--- GIVEN RECORDS Enclosed Below ---

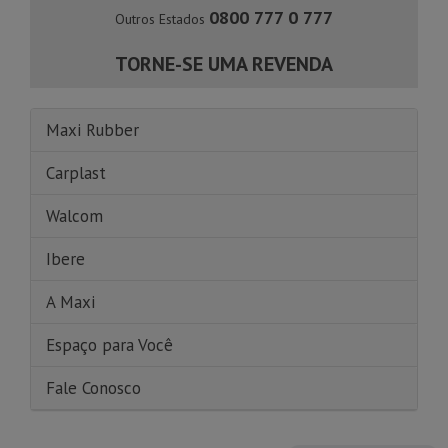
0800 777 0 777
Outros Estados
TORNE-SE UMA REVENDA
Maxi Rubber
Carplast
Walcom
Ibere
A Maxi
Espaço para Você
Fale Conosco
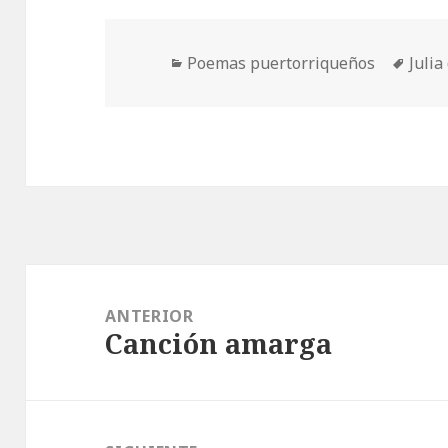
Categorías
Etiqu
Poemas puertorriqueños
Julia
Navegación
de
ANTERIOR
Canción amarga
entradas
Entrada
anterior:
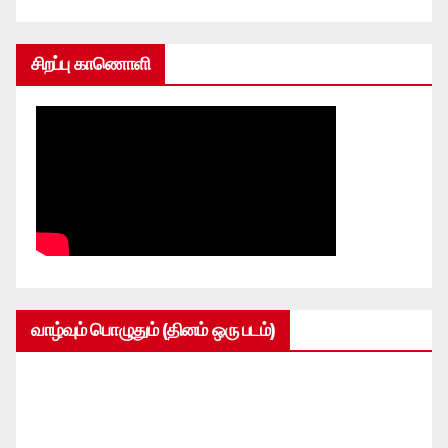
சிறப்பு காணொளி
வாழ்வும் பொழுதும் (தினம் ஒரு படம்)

--- End of Enclosed GIVEN RECORDS ---
--- GIVEN RECORDS Enclosed Below ---

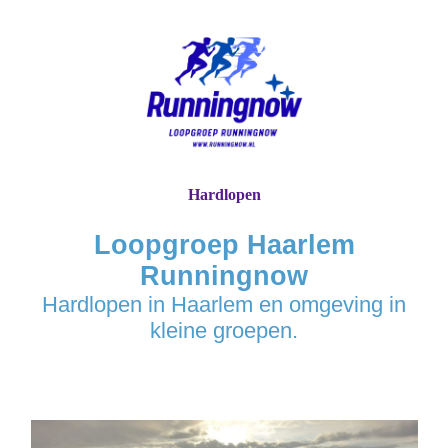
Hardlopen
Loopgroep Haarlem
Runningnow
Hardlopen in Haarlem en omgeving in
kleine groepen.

--- End of Enclosed GIVEN RECORDS ---

* WHAT YOU NEED TO DO:
Copy out exactly the lines above beginning with the line that contains "0800 777 0 777" and finishing with the line that contains "சிறப்பு காணொளி", including both; leave the pictures out.

* SOLUTION TO THE PROBLEM:
0800 777 0 777
Outros Estados
TORNE-SE UMA REVENDA
Maxi Rubber
Carplast
Walcom
Ibere
A Maxi
Espaço para Você
Fale Conosco
Categorías
Etiqu
Poemas puertorriqueños
Julia
Navegación
de
ANTERIOR
Canción amarga
entradas
Entrada
anterior:
சிறப்பு காணொளி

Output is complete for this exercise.